Teenagers in England will be receiving new 9-1 grades in many of their GCSE subjects this year, following major exam reforms.

GCSEs in England have undergone sweeping changes as part of education reforms that began under the coalition government.

These changes are now being felt in schools and colleges across the country, with one of the biggest being a new grading system.

So, what is the new grading system?

– Traditional A* to G grades have been replaced with a 9 to 1 system, with 9 the highest mark.

– English and maths GCSEs – core subjects taken by all teenagers – were the first to move to the new system, with numerical grades awarded for these courses for the first time last summer.

Why was the grading system changed?

– The move is part of a wider reform of exams which has seen a complete overhaul of the content and structure of GCSEs.

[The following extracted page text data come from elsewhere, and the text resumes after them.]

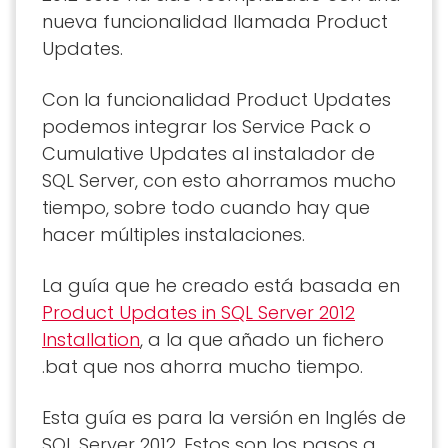
nueva funcionalidad llamada Product
Updates.
Con la funcionalidad Product Updates
podemos integrar los Service Pack o
Cumulative Updates al instalador de
SQL Server, con esto ahorramos mucho
tiempo, sobre todo cuando hay que
hacer múltiples instalaciones.
La guía que he creado está basada en
Product Updates in SQL Server 2012
Installation
, a la que añado un fichero
.bat que nos ahorra mucho tiempo.
Esta guía es para la versión en Inglés de
SQL Server 2012. Estos son los pasos a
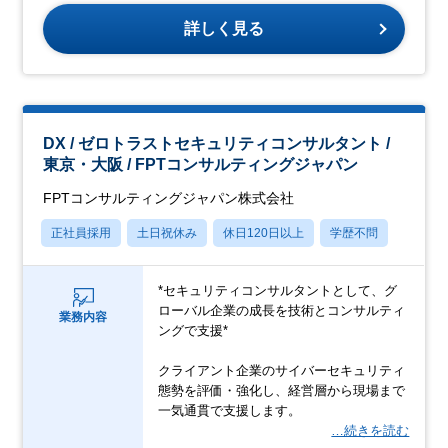
詳しく見る
DX / ゼロトラストセキュリティコンサルタント /
東京・大阪 / FPTコンサルティングジャパン
FPTコンサルティングジャパン株式会社
正社員採用
土日祝休み
休日120日以上
学歴不問
*セキュリティコンサルタントとして、グ
ローバル企業の成長を技術とコンサルティ
業務内容
ングで支援*
クライアント企業のサイバーセキュリティ
態勢を評価・強化し、経営層から現場まで
一気通貫で支援します。
…続きを読む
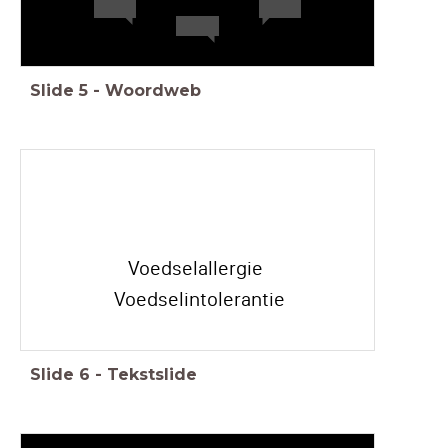
Slide
5
-
Woordweb
Voedselallergie
Voedselintolerantie
Slide
6
-
Tekstslide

– Schools and colleges have been teaching these new GCSEs for the last two to three years, and it is only now that grades are starting to be awarded.

– The new courses feature much less coursework than the old GCSE qualifications, and modular courses, which saw pupils sit papers throughout their studies, have been scrapped in favour of “linear” GCSEs in which pupils take all of their exams at the end of the two-year course.

– The new grading system is meant to clearly distinguish new courses from the old qualifications.

There have been concerns raised that the system may be confusing, for example to parents, or businesses presented with potential job candidates with different types of grades.

What are your views? Do you think the ABC grading system is more understandable or can you get your head around the new numbers?

Is the ABC grading easier to comprehend than 9-1?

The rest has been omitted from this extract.